■ THE INPUT:
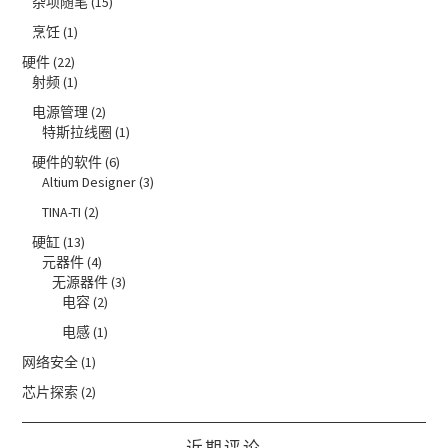
杂项随笔
(15)
烹饪
(1)
硬件
(22)
射频
(1)
电源管理
(2)
特斯拉线圈
(1)
硬件的软件
(6)
Altium Designer
(3)
TINA-TI
(2)
硬缸
(13)
元器件
(4)
无源器件
(3)
电容
(2)
电感
(1)
网络安全
(1)
芯片探索
(2)
近期评论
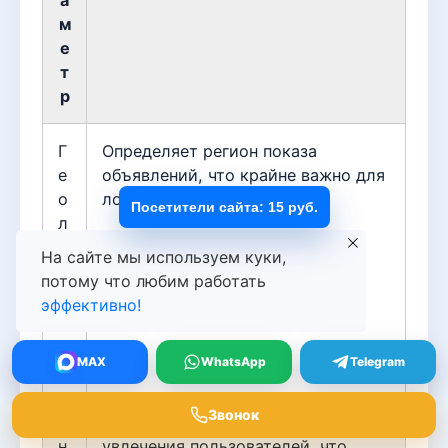
а
м
е
т
р
Г
Определяет регион показа
е
объявлений, что крайне важно для
о
локального бизнеса.
Посетители сайта: 15 руб.
л
о
На сайте мы используем куки,
к
потому что любим работать
а
эффективно!
ц
и
MAX
WhatsApp
Telegram
я
Звонок
И
Учитываются предпочтения и
н
увлечения пользователей, что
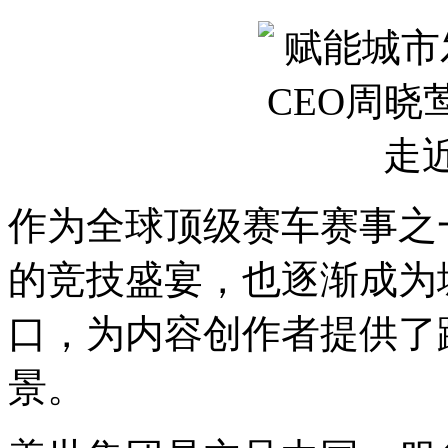
作为全球顶级赛车赛事之
的竞技盛宴，也逐渐成为
口，为内容创作者提供了
景。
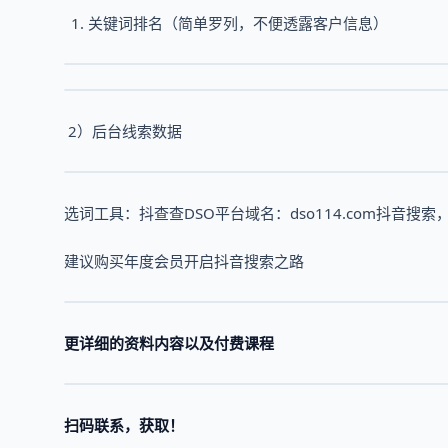
关键词排名（简单罗列，不便透露客户信息）
2）后台线索数据
选词工具：抖查查DSO平台域名：dso114.com抖音搜索
建议购买年度会员开启抖音搜索之路
更详细的资料内容以及付费课程
扫码联系，获取！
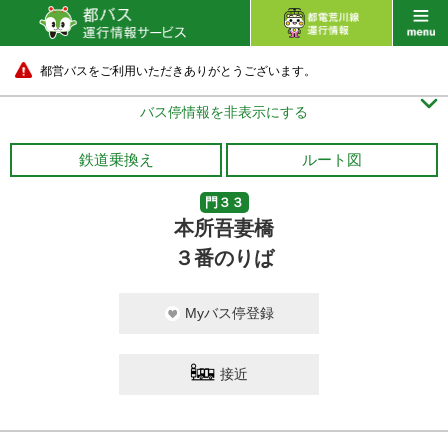
都営バスをご利用いただきありがとうございます。

バス停情報を非表示にする
鉄道乗換え
ルート図
門３３
本所吾妻橋
３番のりば
Myバス停登録
接近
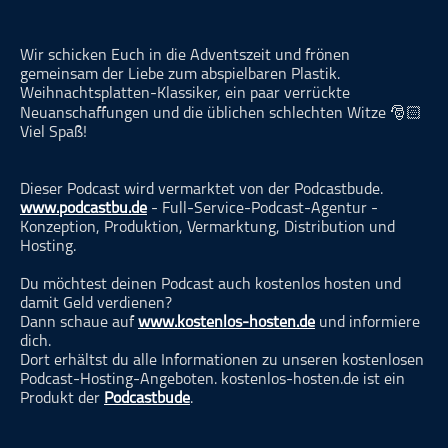
ohne Kategorie
Pop
Wir schicken Euch in die Adventszeit und frönen
gemeinsam der Liebe zum abspielbaren Plastik.
Punk
Weihnachtsplatten-Klassiker, ein paar verrückte
Rap
Neuanschaffungen und die üblichen schlechten Witze 🎅🏻
Viel Spaß!
RnB
Rock
Dieser Podcast wird vermarktet von der Podcastbude.
Schlager
www.podcastbu.de
- Full-Service-Podcast-Agentur -
Konzeption, Produktion, Vermarktung, Distribution und
Techno
Hosting.
Du möchtest deinen Podcast auch kostenlos hosten und
damit Geld verdienen?
Dann schaue auf
www.kostenlos-hosten.de
und informiere
dich.
Dort erhältst du alle Informationen zu unseren kostenlosen
Podcast-Hosting-Angeboten. kostenlos-hosten.de ist ein
Produkt der
Podcastbude
.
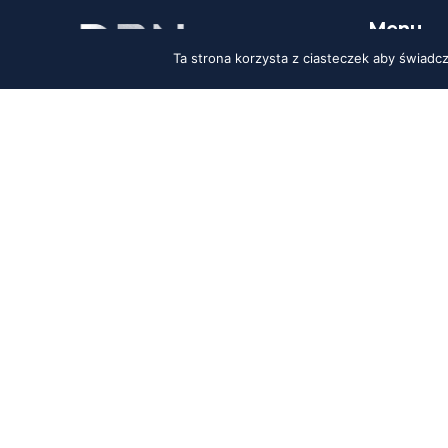
Menu
Ta strona korzysta z ciasteczek aby świadc
Start
O nas
Kontakt
© DBN 2023 / Wszelkie prawa zastrzeżone. Reali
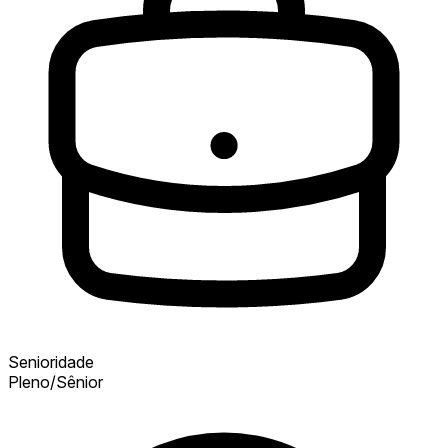
Senioridade
Pleno/Sênior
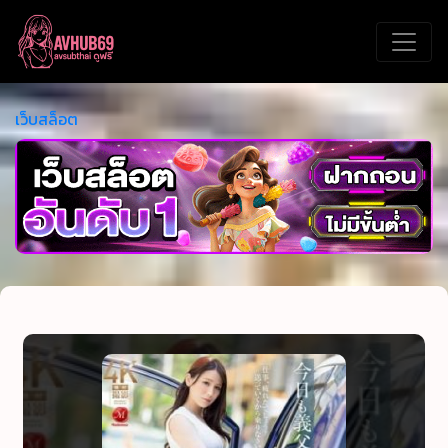
เว็บสล็อต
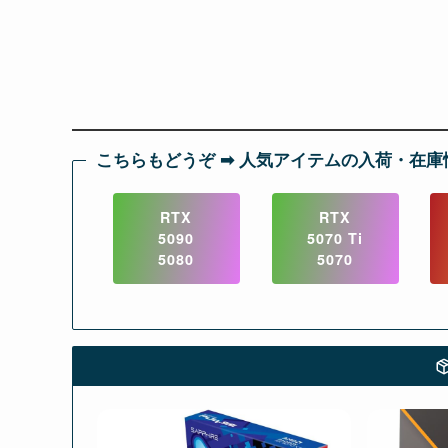
こちらもどうぞ ➡︎ 人気アイテムの入荷・在庫
RTX
RTX
5090
5070 Ti
5080
5070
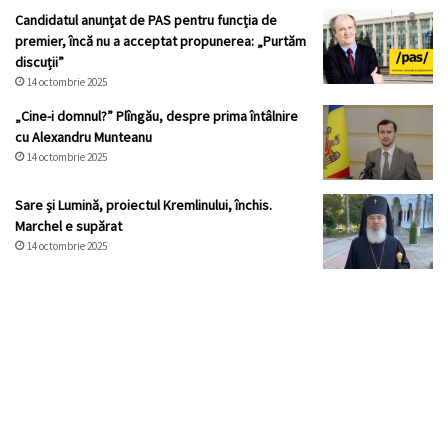
Candidatul anunțat de PAS pentru funcția de
premier, încă nu a acceptat propunerea: „Purtăm
discuții”
14 octombrie 2025
„Cine-i domnul?” Plîngău, despre prima întâlnire
cu Alexandru Munteanu
14 octombrie 2025
Sare și Lumină, proiectul Kremlinului, închis.
Marchel e supărat
14 octombrie 2025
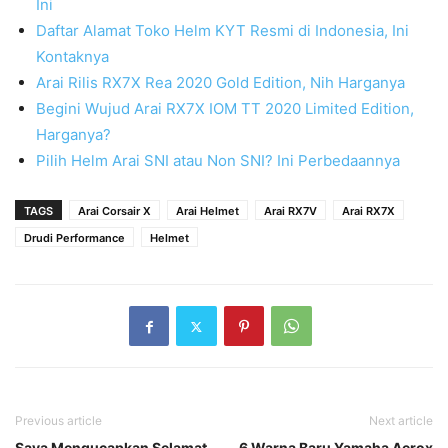
Ini
Daftar Alamat Toko Helm KYT Resmi di Indonesia, Ini
Kontaknya
Arai Rilis RX7X Rea 2020 Gold Edition, Nih Harganya
Begini Wujud Arai RX7X IOM TT 2020 Limited Edition,
Harganya?
Pilih Helm Arai SNI atau Non SNI? Ini Perbedaannya
TAGS
Arai Corsair X
Arai Helmet
Arai RX7V
Arai RX7X
Drudi Performance
Helmet
Previous article
Next article
Saya Mengucapkan Selamat
6 Warna Baru Yamaha Aerox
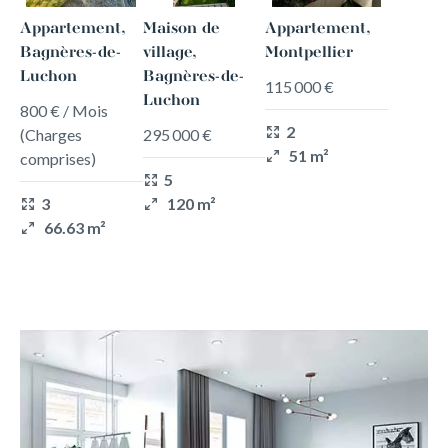
Appartement,
Maison de
Appartement,
Bagnères-de-
village,
Montpellier
Luchon
Bagnères-de-
115 000 €
Luchon
800 € / Mois
2
(Charges
295 000 €
51 m²
comprises)
5
3
120 m²
66.63 m²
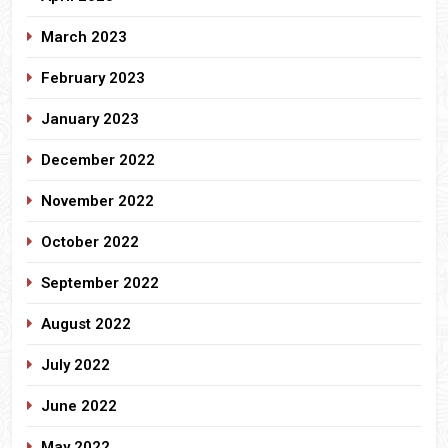
March 2023
February 2023
January 2023
December 2022
November 2022
October 2022
September 2022
August 2022
July 2022
June 2022
May 2022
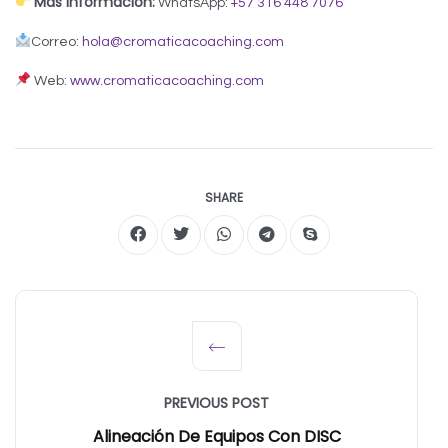
Más información:
WhatsApp:
+57 316 448 7076
Correo:
hola@cromaticacoaching.com
Web:
www.cromaticacoaching.com
SHARE
PREVIOUS POST
Alineación De Equipos Con DISC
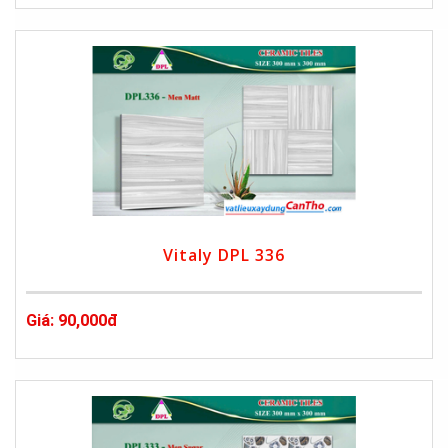
Vitaly DPL 336
Giá: 90,000đ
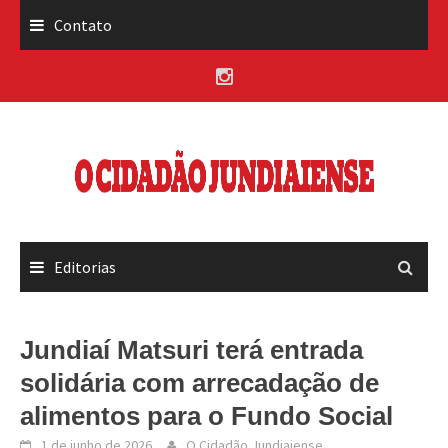
Skip
Contato
to
content
Editorias
Jundiaí Matsuri terá entrada
solidária com arrecadação de
alimentos para o Fundo Social
1 de junho de 2026
O Cidadão Jundiaiense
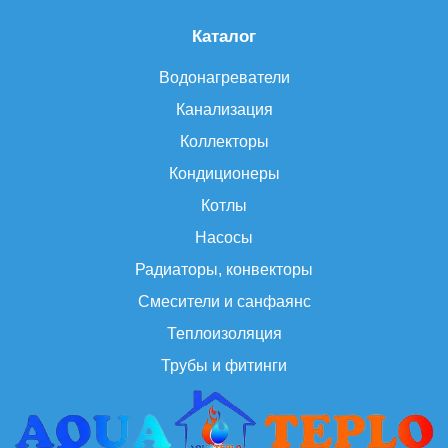
Каталог
Водонагреватели
Канализация
Коллекторы
Кондиционеры
Котлы
Насосы
Радиаторы, конвекторы
Смесители и санфаянс
Теплоизоляция
Трубы и фитинги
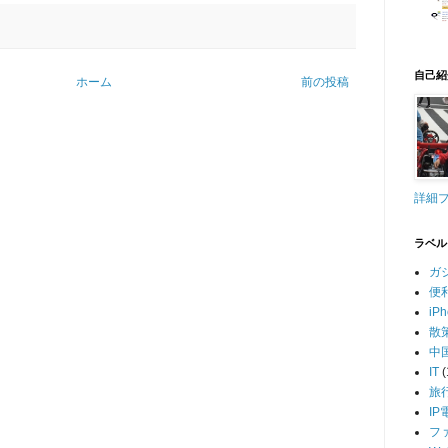
自己紹
ホーム
前の投稿
詳細
ラベル
ガ
便
iP
散
中
IT
(
旅
IP
フ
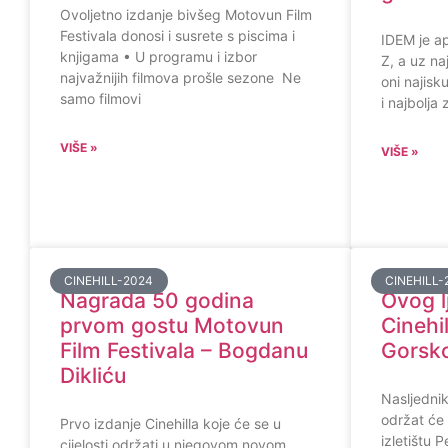
Ovoljetno izdanje bivšeg Motovun Film
Festivala donosi i susrete s piscima i
IDEM je ap
knjigama • U programu i izbor
Z, a uz na
najvažnijih filmova prošle sezone Ne
oni najisku
samo filmovi
i najbolja
VIŠE »
VIŠE »
CINEHILL-2024
CINEHILL-
Nagrada 50 godina
Ovog lj
prvom gostu Motovun
Cinehil
Film Festivala – Bogdanu
Gorsk
Dikliću
Nasljednik
održat će 
Prvo izdanje Cinehilla koje će se u
izletištu 
cijelosti održati u njegovom novom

■ INSTRUCTIONS FOR THE TASK:
Give only the number of lines in the entries that contain "Arai".

■ OUTPUT:
7